Talking about SPFBO, I’ve been judging for a couple of years now with a year off, and I noticed that I go into it with a slightly different mindset. At least when it comes to Phase 1. From the outside, those mini-reviews I write for books I cut from the competition might seem much harsher – and probably they are, although not intentionally. It’s just that, I go into reading with the aim to find the best book in my batch – as is the goal of the competition, to begin with. While I always try to find something nice to say, I tend to focus on things that didn’t work for me and thus played into my decision. They are also coming much easier than regular reviews and enjoy that aspect. But as with anything regarding reviewing, opinions are absolutely subjective and I always urge people to check out other reviews or the sample on Amazon to make up their own minds.

And since I mentioned beta reading, I want to quickly touch upon this as well. My policy is that I don’t review books I was involved with on any level – it wasn’t always this way, but I kept it after my quick beta reading career spell a couple of years ago. There is a lot of grey area here and a lot depends on how deep your feedback went and how much got implemented in the end product, and whether you got money for it or not. If money is involved, that’s 100% no from me. Whether it was beta reading, editing, or whatever – if you got money and were involved in a book’s journey to being published, then I don’t think it’s appropriate to review it. Otherwise, I guess it’s up to each person to decide how they go about it.

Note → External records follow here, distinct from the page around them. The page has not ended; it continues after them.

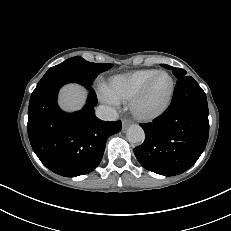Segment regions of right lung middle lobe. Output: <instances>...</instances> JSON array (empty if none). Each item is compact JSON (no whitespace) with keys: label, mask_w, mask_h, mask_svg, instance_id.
I'll use <instances>...</instances> for the list:
<instances>
[{"label":"right lung middle lobe","mask_w":231,"mask_h":231,"mask_svg":"<svg viewBox=\"0 0 231 231\" xmlns=\"http://www.w3.org/2000/svg\"><path fill=\"white\" fill-rule=\"evenodd\" d=\"M113 64L92 63L81 57L70 58L54 67H51L37 84L35 90H39L50 83L60 79H71L85 85H91L94 79Z\"/></svg>","instance_id":"obj_1"}]
</instances>
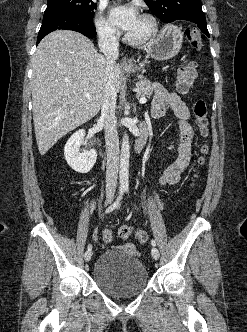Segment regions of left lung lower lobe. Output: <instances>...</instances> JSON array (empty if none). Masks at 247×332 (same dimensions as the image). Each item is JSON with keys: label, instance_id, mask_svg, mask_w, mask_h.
Wrapping results in <instances>:
<instances>
[{"label": "left lung lower lobe", "instance_id": "left-lung-lower-lobe-1", "mask_svg": "<svg viewBox=\"0 0 247 332\" xmlns=\"http://www.w3.org/2000/svg\"><path fill=\"white\" fill-rule=\"evenodd\" d=\"M193 27H195L196 29H199L203 32V34H204V35H202L203 38L205 36L210 37L208 29H207L206 20L195 21Z\"/></svg>", "mask_w": 247, "mask_h": 332}]
</instances>
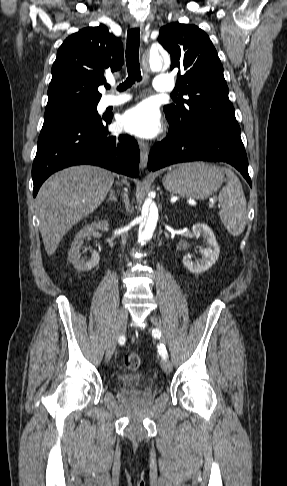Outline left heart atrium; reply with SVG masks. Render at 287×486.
<instances>
[{
    "label": "left heart atrium",
    "mask_w": 287,
    "mask_h": 486,
    "mask_svg": "<svg viewBox=\"0 0 287 486\" xmlns=\"http://www.w3.org/2000/svg\"><path fill=\"white\" fill-rule=\"evenodd\" d=\"M121 125L127 131L140 137H153L160 131L159 114L147 103L129 109L121 118Z\"/></svg>",
    "instance_id": "left-heart-atrium-1"
}]
</instances>
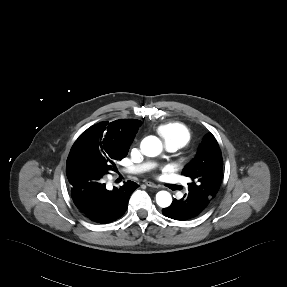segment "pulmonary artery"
<instances>
[{
  "label": "pulmonary artery",
  "instance_id": "pulmonary-artery-1",
  "mask_svg": "<svg viewBox=\"0 0 287 287\" xmlns=\"http://www.w3.org/2000/svg\"><path fill=\"white\" fill-rule=\"evenodd\" d=\"M167 150L170 151V152H174L177 150L176 147L174 146H166ZM147 165H139V166H136V167H132V168H129L127 170H125L126 173H130V174H137V173H141L143 171H145L147 169Z\"/></svg>",
  "mask_w": 287,
  "mask_h": 287
}]
</instances>
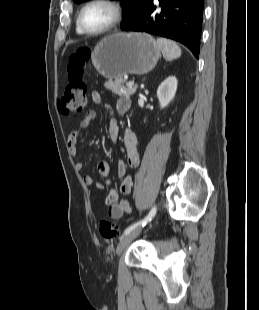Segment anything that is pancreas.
Listing matches in <instances>:
<instances>
[{
  "mask_svg": "<svg viewBox=\"0 0 259 310\" xmlns=\"http://www.w3.org/2000/svg\"><path fill=\"white\" fill-rule=\"evenodd\" d=\"M125 80L123 78L109 79L105 83V87L119 96H131L135 93L137 87L124 86Z\"/></svg>",
  "mask_w": 259,
  "mask_h": 310,
  "instance_id": "cf45deb5",
  "label": "pancreas"
}]
</instances>
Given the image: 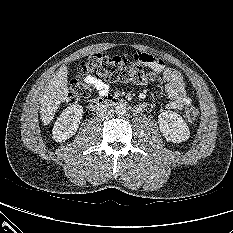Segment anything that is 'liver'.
Returning <instances> with one entry per match:
<instances>
[{
  "instance_id": "liver-1",
  "label": "liver",
  "mask_w": 233,
  "mask_h": 233,
  "mask_svg": "<svg viewBox=\"0 0 233 233\" xmlns=\"http://www.w3.org/2000/svg\"><path fill=\"white\" fill-rule=\"evenodd\" d=\"M67 73L68 69L66 66L60 67L44 92L40 109L41 119L44 125H48L52 121L60 104L67 98L69 92L67 87Z\"/></svg>"
}]
</instances>
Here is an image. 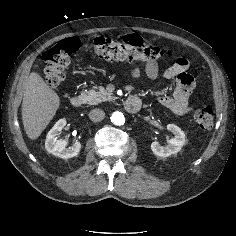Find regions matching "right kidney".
Here are the masks:
<instances>
[{"label":"right kidney","mask_w":236,"mask_h":236,"mask_svg":"<svg viewBox=\"0 0 236 236\" xmlns=\"http://www.w3.org/2000/svg\"><path fill=\"white\" fill-rule=\"evenodd\" d=\"M66 125L65 119H60L48 132L45 141V149L48 153H51L62 159L73 158L78 155L81 149L80 142H74L71 147L67 148V141L63 139H57V135Z\"/></svg>","instance_id":"1"}]
</instances>
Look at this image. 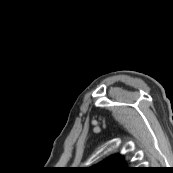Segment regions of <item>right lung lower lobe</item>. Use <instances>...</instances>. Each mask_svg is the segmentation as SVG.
Instances as JSON below:
<instances>
[{
    "label": "right lung lower lobe",
    "mask_w": 173,
    "mask_h": 173,
    "mask_svg": "<svg viewBox=\"0 0 173 173\" xmlns=\"http://www.w3.org/2000/svg\"><path fill=\"white\" fill-rule=\"evenodd\" d=\"M129 172H130V173H131V172H133V173H134V172H136V171H129Z\"/></svg>",
    "instance_id": "obj_1"
}]
</instances>
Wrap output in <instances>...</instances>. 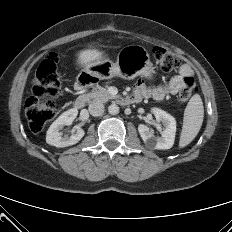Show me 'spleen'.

Here I could also talk about paid reviewing, but this article is already goddamn long and I should somehow get to the end of it, so let’s just say I’m against that. And when it comes to the argument of blog tours being paid reviews, I already addressed this in my other article about Things I Learned About Blog Tours.

So, why do I hate reviewing?

In the intro, I said I hate reviewing, and that’s true. You now might be wondering why, as I clearly have a lot to say about the topic and spent an ungodly amount of time over the past years actually doing it. For me, reviewing takes away from the enjoyment of reading – especially if it’s a request or an ARC. Because I know that at the end I’ll have to sit down and try to express my feelings and thoughts which is never easy for me, and doing it in English – my skills are much improved, but I still don’t feel like I’m hitting the standard I set for myself. Vocabulary is a bitch, man. And usually the more time I spend thinking about a book, the more critical my review becomes.

A lot of times, when I feel meh about a book, it’s just super hard to come up with anything to say. I try to avoid writing plot summaries in any way because 1) spoilers and 2) most of the things you need to know are in the blurb. A lot of times, the things I would want to write about are spoilers, which aren’t really useful for coming-by readers because what they want to know is a general idea about the book to see if it matches their tastes or not. Finding a balance between being informative and interesting is just hard. Plus I tend to ramble a lot, so my reviews are super long as they are. Just look at this article… I’m still at it 😂. It would be so much easier if I could just write short, generic reviews but alas, I’m too much of a gluttony for punishment. 

As a reader, I never cared about reviews. I still don’t read them unless it’s written by someone whose judgment I trust or if I’m particularly interested for some reason. Plus SPFBO, because I need to keep an eye on the others as they are deciding on a big chunk of my reading for 5 months each year 😂.

But eventually, why I stuck around for almost 5 years now is that I know reviews help authors, and I enjoy being in the community, even if I may be the odd one out. And let’s be real, I can’t afford to buy as many books as I get to read thanks to my blogger status. Whether I’ll stick around for 5 more years is hard to say, but for now, the Queen remains firmly on her throne.